Entries taken from a collection:
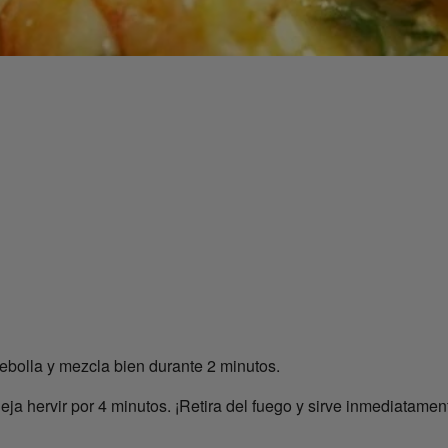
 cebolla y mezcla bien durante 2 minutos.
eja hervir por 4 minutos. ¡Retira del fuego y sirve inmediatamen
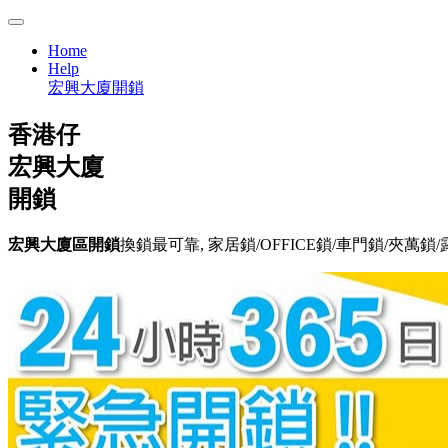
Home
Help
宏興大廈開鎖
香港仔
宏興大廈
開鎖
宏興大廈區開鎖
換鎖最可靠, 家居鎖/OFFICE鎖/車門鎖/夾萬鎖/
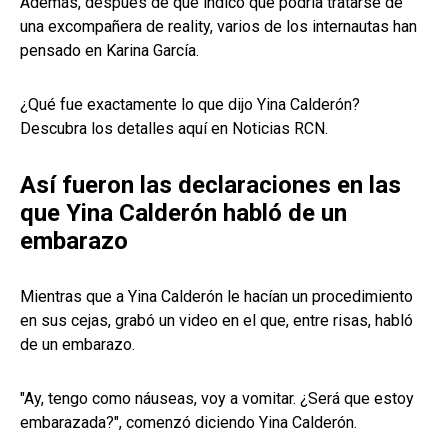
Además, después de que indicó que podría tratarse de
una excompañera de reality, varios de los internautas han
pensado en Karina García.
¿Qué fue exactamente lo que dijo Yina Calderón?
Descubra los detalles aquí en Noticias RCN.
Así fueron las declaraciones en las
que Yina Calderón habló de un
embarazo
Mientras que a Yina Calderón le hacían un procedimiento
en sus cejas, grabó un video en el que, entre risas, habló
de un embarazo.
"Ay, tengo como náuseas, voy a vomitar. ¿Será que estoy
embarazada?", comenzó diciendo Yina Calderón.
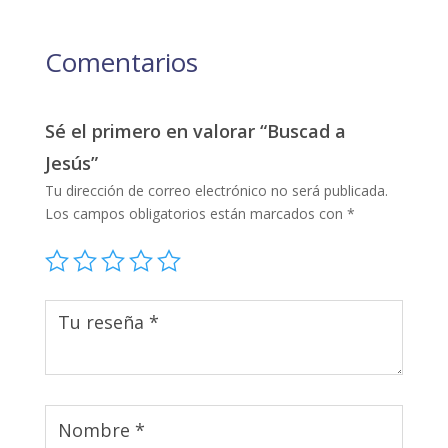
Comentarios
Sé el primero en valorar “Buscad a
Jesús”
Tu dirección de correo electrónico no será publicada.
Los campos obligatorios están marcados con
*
--
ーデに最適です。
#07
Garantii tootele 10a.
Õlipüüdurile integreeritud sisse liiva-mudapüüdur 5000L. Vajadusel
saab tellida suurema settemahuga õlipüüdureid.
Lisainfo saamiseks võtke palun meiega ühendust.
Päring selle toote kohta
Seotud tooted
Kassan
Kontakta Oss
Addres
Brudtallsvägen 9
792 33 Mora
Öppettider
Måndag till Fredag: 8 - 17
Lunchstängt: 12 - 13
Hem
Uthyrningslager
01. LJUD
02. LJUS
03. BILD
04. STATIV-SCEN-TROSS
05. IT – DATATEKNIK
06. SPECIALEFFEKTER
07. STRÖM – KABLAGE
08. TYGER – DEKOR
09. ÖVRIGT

Exercise brief - Wherever the string "Yina" appears in the records above, copy the line it sits in.

Reply -
¿Qué fue exactamente lo que dijo Yina Calderón?
que Yina Calderón habló de un
Mientras que a Yina Calderón le hacían un procedimiento
embarazada?", comenzó diciendo Yina Calderón.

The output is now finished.